> **What is required**
Could you reproduce every record below exactly, excluding all pictures?

↓↓↓

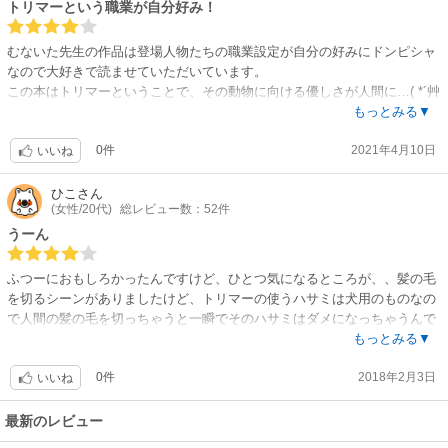
トリマーという職業が自分好み！
むないた先生の作品は登場人物たちの職業設定が自分の好みにドンピシャ
なので大好きで読ませていただいています。
この本はトリマーということで、その動物に向ける優しさが人間に…( *´艸
｀)
もっとみる▼
0件
2021年4月10日
願わくばもう少し長くして、キャラクターの気持ちの変化や、二人のイチ
いいね
ャイチャシーンを盛り込んでもらいたかったです。
ひこ
さん
(女性/20代)
総レビュー数：52件
短いから★４つにしましたが、もう少しペース数があって描き込まれてい
たら確実に★５つつけていると思います。
うーん
ふつーにおもしろかったんですけど、ひとつ気になるところが、、髪の毛
を切るシーンがありましたけど、トリマーの使うハサミは犬用のものなの
で人間の髪の毛を切っちゃうと一瞬でそのハサミはダメになっちゃうんで
すよ...。そこらへんをもう少し勉強した方がよかったのでは、と思いまし
もっとみる▼
た。普通のハサミを使ったのかもしれませんが、その割には絵がちゃんと
0件
2018年2月3日
したハサミだったので気になりました、、
いいね
最新のレビュー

↑↑↑

> **Response area**
トリマーという職業が自分好み！
むないた先生の作品は登場人物たちの職業設定が自分の好みにドンピシャ
なので大好きで読ませていただいています。
この本はトリマーということで、その動物に向ける優しさが人間に…( *´艸
｀)
もっとみる▼
0件
2021年4月10日
願わくばもう少し長くして、キャラクターの気持ちの変化や、二人のイチ
いいね
ャイチャシーンを盛り込んでもらいたかったです。
ひこ
さん
(女性/20代)
総レビュー数：52件
短いから★４つにしましたが、もう少しペース数があって描き込まれてい
たら確実に★５つつけていると思います。
うーん
ふつーにおもしろかったんですけど、ひとつ気になるところが、、髪の毛
を切るシーンがありましたけど、トリマーの使うハサミは犬用のものなの
で人間の髪の毛を切っちゃうと一瞬でそのハサミはダメになっちゃうんで
すよ...。そこらへんをもう少し勉強した方がよかったのでは、と思いまし
もっとみる▼
た。普通のハサミを使ったのかもしれませんが、その割には絵がちゃんと
0件
2018年2月3日
したハサミだったので気になりました、、
いいね
最新のレビュー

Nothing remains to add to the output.